Je voulais 4 « P » (référence à mon livre « je vais changer » en cours de re-traitement et qui me trotte donc en tête)

Chapitre 1 – Pôle emploi :

 

Tout près que je pète les plombs. Me voilà encore en bisbille avec pôle-emploi qui se refuse à me verser le moindre sous (même si mes droits valent peau de chagrin). Pourquoi pas ? Déjà que l’Education Nationale avec son employé qui juste avant son congé maladie range mon dossier en fond de pile, m’inspira une nouvelle lecture de Kafka-Dosto. Oui, mais j’insiste, car je veux comprendre parce que reçu de peu que si, en fait, j’avais ce droit à une ration de sous quotidienne. Donc je me déplace à nouveau. J’adore l’ambiance. La queue - le mélange des misères des chagrins et des échecs - de comète d’une humanité à la traîne. Et encore des resquilleurs dans la file. Un homme en noir essaye de faire la loi, ou le tri, timidement.

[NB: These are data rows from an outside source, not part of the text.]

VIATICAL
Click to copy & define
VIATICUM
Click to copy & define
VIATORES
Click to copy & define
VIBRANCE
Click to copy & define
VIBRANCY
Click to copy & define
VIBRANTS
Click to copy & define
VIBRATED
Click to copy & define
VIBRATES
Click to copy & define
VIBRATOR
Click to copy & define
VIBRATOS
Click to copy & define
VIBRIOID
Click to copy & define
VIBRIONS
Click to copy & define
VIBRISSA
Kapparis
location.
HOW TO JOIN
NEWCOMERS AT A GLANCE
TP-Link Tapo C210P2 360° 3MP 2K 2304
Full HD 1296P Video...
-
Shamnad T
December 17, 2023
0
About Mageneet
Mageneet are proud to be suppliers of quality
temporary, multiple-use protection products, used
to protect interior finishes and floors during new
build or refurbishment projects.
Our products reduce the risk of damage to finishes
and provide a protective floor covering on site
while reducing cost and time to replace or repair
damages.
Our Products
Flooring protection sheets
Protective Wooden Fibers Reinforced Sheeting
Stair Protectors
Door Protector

Quand il entend mon nom – je dialogue de loin avec une aide derrière son clavier à qui je demande s’il ne serait pas possible de prendre RV avec ma conseillère attitrée, j’ai son nom, et que je n’ai pas eu le loisir de rencontrer depuis mon inscription de début septembre. Oui, c’est possible, peut-être en janvier – il s’approche de moi. Je vais vous fictionner un peu le dialogue car je ne me souviens pas des termes exacts. Néanmoins, j’en préserve l’idée ou l’esprit.

- C’est de chez moi ça, le nom. Votre nom.

- Ah bon ?

- Oui. Il y en a plein.

- Vraiment !

Je m’étonne. Parce que je sens que l‘homme n’est pas viking ou ch’ti, mais plutôt du sud.

- Et vous êtes natif… ou d’origine, d’où ?

- Côte d’Ivoire.

- Côte d’Ivoire, je… si loin.

Je me disais aussi. Pour le nom, plus avant dans la conversation, je découvre qu’il y a erreur sur 2 lettres. Pas si loin tout de même, et je lui dis que peut-être, finalement, pourquoi pas ? Et vite - comme je sais si bien faire – je m’imagine cette descendance improbable, une histoire, un voyage. Petit à petit, ma peau qui s’éclaircit et mon cœur qui noircit avec la tête qui se la pète. Au fil des générations… Après, juste ce temps d’élaborer les bases de ce voyage - environ une heure d’attente - c’est mon tour dans la file et le monsieur, un pro très sympa, qui me débloque une fois de plus ma situation… jusqu’à la prochaine fois.

 

Je sors un soupçon énervé. Comme souvent au sortir de cet endroit. Mais content de ma rencontre avec un lointain parent, peut-être. Un parent pas bégueule qui me reconnait, malgré la grosse différence. Et je marche, beaucoup, ma thérapie mon remède, ma façon de fuir dans ma tête et au physique, cette idée d’impasse qui me taraude sévère. Heureusement, je cible le bord de Seine où s’expose Poliakoff, Serge. L’un des peintres préférés de mon papa (avec Braque, et Gris), il me semble me souvenir.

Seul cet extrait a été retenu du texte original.